MATERIAL FOR THIS TASK ▸
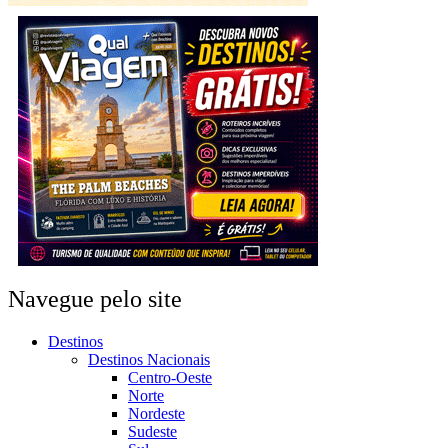
Navegue pelo site
Destinos
Destinos Nacionais
Centro-Oeste
Norte
Nordeste
Sudeste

TO DO ▸
Repeat the listing word for word, omitting the pictures.

TASK ANSWER ▸
Navegue pelo site
Destinos
Destinos Nacionais
Centro-Oeste
Norte
Nordeste
Sudeste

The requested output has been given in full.